Exercise directions: Copy every line of the records that includes the word "Enquire".

Records from a dataset:
↓
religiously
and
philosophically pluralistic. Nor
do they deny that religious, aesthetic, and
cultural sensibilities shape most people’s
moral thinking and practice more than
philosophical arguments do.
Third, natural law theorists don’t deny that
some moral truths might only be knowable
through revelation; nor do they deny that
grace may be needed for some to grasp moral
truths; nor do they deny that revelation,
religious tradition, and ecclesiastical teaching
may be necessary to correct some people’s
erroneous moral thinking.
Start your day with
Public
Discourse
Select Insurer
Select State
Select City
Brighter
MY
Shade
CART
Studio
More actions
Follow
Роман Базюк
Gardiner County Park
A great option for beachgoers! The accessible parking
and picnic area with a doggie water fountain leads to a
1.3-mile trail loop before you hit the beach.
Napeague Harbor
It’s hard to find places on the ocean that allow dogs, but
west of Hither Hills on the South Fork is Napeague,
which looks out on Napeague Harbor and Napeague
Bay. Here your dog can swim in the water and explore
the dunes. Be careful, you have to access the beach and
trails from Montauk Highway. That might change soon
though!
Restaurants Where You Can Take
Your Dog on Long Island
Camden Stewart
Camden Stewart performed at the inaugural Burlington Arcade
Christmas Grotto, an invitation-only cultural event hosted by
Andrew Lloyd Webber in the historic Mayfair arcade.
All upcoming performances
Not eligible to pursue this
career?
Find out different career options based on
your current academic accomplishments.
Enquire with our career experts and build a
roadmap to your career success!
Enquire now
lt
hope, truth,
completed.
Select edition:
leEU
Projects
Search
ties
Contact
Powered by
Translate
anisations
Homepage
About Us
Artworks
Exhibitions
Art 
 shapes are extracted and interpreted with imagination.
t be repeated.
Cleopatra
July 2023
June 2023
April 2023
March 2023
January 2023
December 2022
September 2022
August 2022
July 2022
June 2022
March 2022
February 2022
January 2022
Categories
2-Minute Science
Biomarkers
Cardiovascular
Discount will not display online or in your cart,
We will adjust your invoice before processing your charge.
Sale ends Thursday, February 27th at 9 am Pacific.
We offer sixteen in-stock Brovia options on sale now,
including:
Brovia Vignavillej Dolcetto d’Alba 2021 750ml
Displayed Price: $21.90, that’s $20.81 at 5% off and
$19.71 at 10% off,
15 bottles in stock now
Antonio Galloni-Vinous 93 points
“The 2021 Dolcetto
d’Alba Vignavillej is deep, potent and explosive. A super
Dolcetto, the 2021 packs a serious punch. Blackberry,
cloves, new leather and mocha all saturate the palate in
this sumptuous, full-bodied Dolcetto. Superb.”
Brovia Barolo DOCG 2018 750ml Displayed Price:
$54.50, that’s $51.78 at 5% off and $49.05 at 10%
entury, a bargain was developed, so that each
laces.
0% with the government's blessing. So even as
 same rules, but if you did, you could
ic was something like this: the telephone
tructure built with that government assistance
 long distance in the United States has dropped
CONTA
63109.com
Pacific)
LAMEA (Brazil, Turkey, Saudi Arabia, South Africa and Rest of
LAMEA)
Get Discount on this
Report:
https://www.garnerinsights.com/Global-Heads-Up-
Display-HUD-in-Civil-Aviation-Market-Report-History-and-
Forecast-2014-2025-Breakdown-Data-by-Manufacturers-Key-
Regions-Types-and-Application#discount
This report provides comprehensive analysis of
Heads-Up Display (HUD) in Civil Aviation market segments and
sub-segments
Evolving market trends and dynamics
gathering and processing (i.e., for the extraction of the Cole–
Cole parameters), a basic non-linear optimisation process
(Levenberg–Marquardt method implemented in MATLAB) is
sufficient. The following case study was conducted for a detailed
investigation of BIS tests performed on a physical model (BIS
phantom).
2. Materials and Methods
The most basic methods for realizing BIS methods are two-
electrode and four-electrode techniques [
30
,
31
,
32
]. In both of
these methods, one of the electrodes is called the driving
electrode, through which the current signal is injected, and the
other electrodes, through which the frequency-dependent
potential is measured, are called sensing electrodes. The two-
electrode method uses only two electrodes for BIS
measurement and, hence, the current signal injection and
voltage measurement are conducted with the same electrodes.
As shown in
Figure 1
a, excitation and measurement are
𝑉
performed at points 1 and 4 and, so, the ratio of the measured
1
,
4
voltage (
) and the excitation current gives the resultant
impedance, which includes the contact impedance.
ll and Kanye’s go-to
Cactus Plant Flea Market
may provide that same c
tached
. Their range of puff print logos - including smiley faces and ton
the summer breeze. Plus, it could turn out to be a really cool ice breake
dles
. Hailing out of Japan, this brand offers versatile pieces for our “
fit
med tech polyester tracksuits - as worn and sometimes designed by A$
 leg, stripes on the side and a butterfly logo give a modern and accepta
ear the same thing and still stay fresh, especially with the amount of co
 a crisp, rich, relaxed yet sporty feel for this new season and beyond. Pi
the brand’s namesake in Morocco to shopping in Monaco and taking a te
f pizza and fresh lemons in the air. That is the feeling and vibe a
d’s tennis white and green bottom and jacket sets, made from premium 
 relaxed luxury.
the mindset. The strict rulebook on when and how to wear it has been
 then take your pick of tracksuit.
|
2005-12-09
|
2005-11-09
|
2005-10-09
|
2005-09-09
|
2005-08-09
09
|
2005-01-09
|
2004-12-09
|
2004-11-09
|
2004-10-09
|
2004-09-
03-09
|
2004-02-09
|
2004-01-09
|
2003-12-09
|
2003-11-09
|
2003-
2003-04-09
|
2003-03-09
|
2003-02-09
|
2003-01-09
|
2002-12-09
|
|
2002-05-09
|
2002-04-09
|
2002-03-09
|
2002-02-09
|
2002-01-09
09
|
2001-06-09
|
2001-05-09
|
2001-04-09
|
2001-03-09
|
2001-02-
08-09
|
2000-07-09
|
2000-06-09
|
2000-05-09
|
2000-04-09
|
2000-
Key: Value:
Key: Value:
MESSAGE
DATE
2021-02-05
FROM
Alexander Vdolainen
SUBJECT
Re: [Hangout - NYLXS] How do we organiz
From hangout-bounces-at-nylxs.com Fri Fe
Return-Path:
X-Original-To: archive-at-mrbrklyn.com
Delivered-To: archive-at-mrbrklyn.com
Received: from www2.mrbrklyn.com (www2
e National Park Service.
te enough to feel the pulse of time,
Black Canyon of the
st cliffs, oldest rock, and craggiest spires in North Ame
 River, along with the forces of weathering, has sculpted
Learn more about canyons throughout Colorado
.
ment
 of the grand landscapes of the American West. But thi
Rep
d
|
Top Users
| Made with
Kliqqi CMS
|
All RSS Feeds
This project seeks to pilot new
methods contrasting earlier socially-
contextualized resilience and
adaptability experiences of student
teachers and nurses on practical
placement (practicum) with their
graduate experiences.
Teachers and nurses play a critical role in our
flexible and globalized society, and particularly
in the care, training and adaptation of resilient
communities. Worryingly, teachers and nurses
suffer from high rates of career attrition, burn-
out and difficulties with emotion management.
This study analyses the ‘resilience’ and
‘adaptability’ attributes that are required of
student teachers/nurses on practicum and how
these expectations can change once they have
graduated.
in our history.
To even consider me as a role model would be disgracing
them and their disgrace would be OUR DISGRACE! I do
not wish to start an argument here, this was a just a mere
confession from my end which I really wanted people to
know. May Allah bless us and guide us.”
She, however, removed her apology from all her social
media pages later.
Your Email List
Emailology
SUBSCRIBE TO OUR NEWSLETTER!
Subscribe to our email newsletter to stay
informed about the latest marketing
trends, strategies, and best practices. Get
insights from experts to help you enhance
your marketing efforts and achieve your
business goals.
↑
Exercise answer:
Enquire with our career experts and build a
Enquire now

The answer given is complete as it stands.